» Data for processing:
╔══

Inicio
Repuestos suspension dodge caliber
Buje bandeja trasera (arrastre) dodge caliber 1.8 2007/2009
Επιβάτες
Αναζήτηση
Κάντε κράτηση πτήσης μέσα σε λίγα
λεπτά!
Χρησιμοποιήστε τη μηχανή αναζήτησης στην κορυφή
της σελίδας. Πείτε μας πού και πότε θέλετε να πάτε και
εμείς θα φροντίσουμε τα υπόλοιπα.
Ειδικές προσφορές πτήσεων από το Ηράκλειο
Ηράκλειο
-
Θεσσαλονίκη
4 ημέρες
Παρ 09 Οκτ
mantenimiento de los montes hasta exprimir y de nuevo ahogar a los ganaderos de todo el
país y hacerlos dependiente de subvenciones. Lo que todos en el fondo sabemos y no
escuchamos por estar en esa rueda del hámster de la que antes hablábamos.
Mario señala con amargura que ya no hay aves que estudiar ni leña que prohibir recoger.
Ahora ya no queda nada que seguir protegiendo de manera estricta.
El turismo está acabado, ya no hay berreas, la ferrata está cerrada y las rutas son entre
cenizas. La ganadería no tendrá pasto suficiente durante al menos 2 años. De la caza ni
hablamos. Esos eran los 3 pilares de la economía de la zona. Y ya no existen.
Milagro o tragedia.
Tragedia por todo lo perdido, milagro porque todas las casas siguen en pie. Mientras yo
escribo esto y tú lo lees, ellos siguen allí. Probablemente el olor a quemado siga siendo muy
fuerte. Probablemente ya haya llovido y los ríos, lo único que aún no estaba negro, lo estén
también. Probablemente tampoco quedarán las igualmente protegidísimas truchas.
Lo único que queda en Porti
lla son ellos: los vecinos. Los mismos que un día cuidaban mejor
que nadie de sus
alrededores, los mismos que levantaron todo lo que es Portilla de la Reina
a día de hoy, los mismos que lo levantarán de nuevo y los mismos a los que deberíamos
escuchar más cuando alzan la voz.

╚══

» Goal of the exercise: Output the entire set of records exactly as shown.

» Task output:
Inicio
Repuestos suspension dodge caliber
Buje bandeja trasera (arrastre) dodge caliber 1.8 2007/2009
Επιβάτες
Αναζήτηση
Κάντε κράτηση πτήσης μέσα σε λίγα
λεπτά!
Χρησιμοποιήστε τη μηχανή αναζήτησης στην κορυφή
της σελίδας. Πείτε μας πού και πότε θέλετε να πάτε και
εμείς θα φροντίσουμε τα υπόλοιπα.
Ειδικές προσφορές πτήσεων από το Ηράκλειο
Ηράκλειο
-
Θεσσαλονίκη
4 ημέρες
Παρ 09 Οκτ
mantenimiento de los montes hasta exprimir y de nuevo ahogar a los ganaderos de todo el
país y hacerlos dependiente de subvenciones. Lo que todos en el fondo sabemos y no
escuchamos por estar en esa rueda del hámster de la que antes hablábamos.
Mario señala con amargura que ya no hay aves que estudiar ni leña que prohibir recoger.
Ahora ya no queda nada que seguir protegiendo de manera estricta.
El turismo está acabado, ya no hay berreas, la ferrata está cerrada y las rutas son entre
cenizas. La ganadería no tendrá pasto suficiente durante al menos 2 años. De la caza ni
hablamos. Esos eran los 3 pilares de la economía de la zona. Y ya no existen.
Milagro o tragedia.
Tragedia por todo lo perdido, milagro porque todas las casas siguen en pie. Mientras yo
escribo esto y tú lo lees, ellos siguen allí. Probablemente el olor a quemado siga siendo muy
fuerte. Probablemente ya haya llovido y los ríos, lo único que aún no estaba negro, lo estén
también. Probablemente tampoco quedarán las igualmente protegidísimas truchas.
Lo único que queda en Porti
lla son ellos: los vecinos. Los mismos que un día cuidaban mejor
que nadie de sus
alrededores, los mismos que levantaron todo lo que es Portilla de la Reina
a día de hoy, los mismos que lo levantarán de nuevo y los mismos a los que deberíamos
escuchar más cuando alzan la voz.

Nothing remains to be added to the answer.